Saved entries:
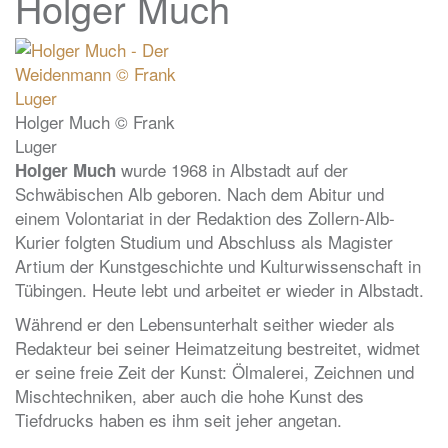
Holger Much
Holger Much © Frank
Luger
wurde 1968 in Albstadt auf der
Holger Much
Schwäbischen Alb geboren. Nach dem Abitur und
einem Volontariat in der Redaktion des Zollern-Alb-
Kurier folgten Studium und Abschluss als Magister
Artium der Kunstgeschichte und Kulturwissenschaft in
Tübingen. Heute lebt und arbeitet er wieder in Albstadt.
Während er den Lebensunterhalt seither wieder als
Redakteur bei seiner Heimatzeitung bestreitet, widmet
er seine freie Zeit der Kunst: Ölmalerei, Zeichnen und
Mischtechniken, aber auch die hohe Kunst des
Tiefdrucks haben es ihm seit jeher angetan.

Aim of the exercise:
Each line from the one holding "Tübingen. Heute lebt" down to the end of the records above is to be repeated exactly; no other line belongs in the reply.

Response to the exercise:
Tübingen. Heute lebt und arbeitet er wieder in Albstadt.
Während er den Lebensunterhalt seither wieder als
Redakteur bei seiner Heimatzeitung bestreitet, widmet
er seine freie Zeit der Kunst: Ölmalerei, Zeichnen und
Mischtechniken, aber auch die hohe Kunst des
Tiefdrucks haben es ihm seit jeher angetan.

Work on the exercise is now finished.